A spokesperson for the Ukrainian government has said that it was unnecessary for Germany and the AUKUS allies—Australia, the United States, and the United Kingdom—to tell their citizens to withdraw from Ukraine and that it could be used by enemies against the European nation.
Oleg Nikolenko, the spokesperson for the Ukrainian Ministry of Foreign Affairs, said on Twitter that it was “extremely important to avoid activity that could be used in the information space to increase tensions in society and destabilize the economic and financial security of Ukraine.”
There are 129 diplomatic missions in Ukraine. Of these, only 4 have declared the departure of the family members of personnel: US, UK, Australia and Germany. The rest, including EU, OSCE, CoE, NATO and UN have not expressed their intention to follow such premature steps.
— Oleg Nikolenko (@OlegNikolenko_) January 24, 2022
The comments come as Australian Foreign Minister Marise Payne said on Jan. 25 that the decision to pull citizens out was an important step in protecting Australians and the families of its diplomatic staff in Ukraine.
“We have taken the cautious and prudent decision to return dependants to Australia. And that is understandable, I think, in the circumstances,” Payne said.
“It’s one which we have discussed with our like‑mindeds, particularly the United States, Canada, the UK, many European representatives who also have diplomatic posts in Ukraine,” she said, adding that she spoke to Ukraine Foreign Minister Kubela Dmytro about it last week.
Payne noted the decision to withdraw the family of diplomatic staff in no way changed Australia’s commitment to Ukraine’s territorial integrity and sovereignty.
“We have called on Russia to deescalate,” Payne said. “We have called on Russia to continue engagement in those diplomatic discussions which have been occurring, and we will continue to do that. This is a matter of prudence and caution to protect the safety of Australians and particularly the dependants of diplomatic staff, but it in no way detracts from our absolute commitment to Ukraine’s territorial integrity and sovereignty.”

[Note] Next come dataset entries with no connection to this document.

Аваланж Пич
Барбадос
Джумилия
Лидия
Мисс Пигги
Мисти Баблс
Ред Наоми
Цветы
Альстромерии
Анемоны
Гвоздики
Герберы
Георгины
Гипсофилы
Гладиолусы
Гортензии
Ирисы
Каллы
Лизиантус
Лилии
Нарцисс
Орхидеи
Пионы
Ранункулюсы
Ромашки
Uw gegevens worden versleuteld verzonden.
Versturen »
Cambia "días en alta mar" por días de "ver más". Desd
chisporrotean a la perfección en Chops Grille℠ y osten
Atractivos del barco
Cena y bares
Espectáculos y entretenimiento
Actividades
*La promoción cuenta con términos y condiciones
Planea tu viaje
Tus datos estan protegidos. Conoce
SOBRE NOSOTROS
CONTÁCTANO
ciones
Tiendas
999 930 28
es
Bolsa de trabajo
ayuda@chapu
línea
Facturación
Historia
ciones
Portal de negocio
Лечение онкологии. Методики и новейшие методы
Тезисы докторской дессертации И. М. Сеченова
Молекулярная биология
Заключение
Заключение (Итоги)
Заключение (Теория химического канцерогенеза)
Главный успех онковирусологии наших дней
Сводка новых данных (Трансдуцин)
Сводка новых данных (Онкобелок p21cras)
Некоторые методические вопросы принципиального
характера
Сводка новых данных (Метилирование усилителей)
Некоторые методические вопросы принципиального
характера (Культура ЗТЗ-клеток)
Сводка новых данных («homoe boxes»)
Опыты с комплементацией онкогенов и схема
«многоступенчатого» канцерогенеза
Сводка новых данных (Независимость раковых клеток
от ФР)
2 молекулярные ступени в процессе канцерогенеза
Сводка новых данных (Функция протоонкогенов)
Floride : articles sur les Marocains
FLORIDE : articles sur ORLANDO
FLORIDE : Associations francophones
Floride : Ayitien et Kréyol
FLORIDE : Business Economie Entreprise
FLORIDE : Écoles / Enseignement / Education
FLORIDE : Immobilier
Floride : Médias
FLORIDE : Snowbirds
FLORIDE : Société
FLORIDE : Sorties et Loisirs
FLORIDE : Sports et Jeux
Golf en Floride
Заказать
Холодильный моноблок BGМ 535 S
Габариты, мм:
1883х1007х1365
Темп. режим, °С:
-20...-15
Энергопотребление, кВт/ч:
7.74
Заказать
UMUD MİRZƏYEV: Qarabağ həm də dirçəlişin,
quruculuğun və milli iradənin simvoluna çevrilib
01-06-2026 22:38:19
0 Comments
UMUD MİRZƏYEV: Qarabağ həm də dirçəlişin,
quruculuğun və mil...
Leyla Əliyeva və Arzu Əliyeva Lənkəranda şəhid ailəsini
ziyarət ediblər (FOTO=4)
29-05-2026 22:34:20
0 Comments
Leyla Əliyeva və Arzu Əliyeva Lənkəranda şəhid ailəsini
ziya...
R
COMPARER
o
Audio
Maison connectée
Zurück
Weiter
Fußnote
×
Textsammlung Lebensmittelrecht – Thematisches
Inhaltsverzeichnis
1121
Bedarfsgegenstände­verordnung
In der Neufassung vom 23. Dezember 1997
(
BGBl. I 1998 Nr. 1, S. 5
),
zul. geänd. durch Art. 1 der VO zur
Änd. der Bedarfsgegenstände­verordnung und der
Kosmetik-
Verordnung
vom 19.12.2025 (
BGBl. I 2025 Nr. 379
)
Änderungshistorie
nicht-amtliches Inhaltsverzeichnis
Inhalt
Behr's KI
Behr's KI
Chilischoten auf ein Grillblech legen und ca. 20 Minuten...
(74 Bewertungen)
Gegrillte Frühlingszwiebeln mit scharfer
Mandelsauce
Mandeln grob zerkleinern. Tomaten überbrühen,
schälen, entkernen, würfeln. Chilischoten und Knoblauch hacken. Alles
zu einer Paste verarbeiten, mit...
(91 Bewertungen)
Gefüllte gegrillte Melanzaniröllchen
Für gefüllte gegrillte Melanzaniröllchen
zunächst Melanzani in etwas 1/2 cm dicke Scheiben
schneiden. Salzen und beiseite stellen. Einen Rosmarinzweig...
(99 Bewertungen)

Payne has said that Australia will not send in any direct military aid to Ukraine in the event of an invasion. However, the country will provide Ukraine with cyber security assistance.
In an email to The Epoch Times, the Ukrainian Chargé d`Affaires in Australia, Volodymyr Shalkivskyi, noted that the foreign ministers of Ukraine and Australia had an extensive discussion over the security situation along Ukraine’s borders and in the temporarily occupied territory of Ukraine.
“They also discussed efforts by the Ukrainian partners to elaborate a comprehensive package of measures to deter Russia from further aggression. These include political support, sanctions towards Russia and security assistance. Given the successful experience in providing Australian cyber security assistance to Ukraine in 2021, officials of both countries will discuss available possibilities for strengthening defence cyber capabilities in Ukraine,” Shalkivskyi said.
Australia’s Ambassador for Cyber Affairs and Critical Technology, Dr. Toby Feakin, has been engaging with the Ukrainian system to discuss the issues they are currently facing after Ukraine has been the target of significant cyberattacks in the past year.
Payne noted that Australia had previously worked with Ukraine in cyber affairs and cybersecurity including providing training in 2021.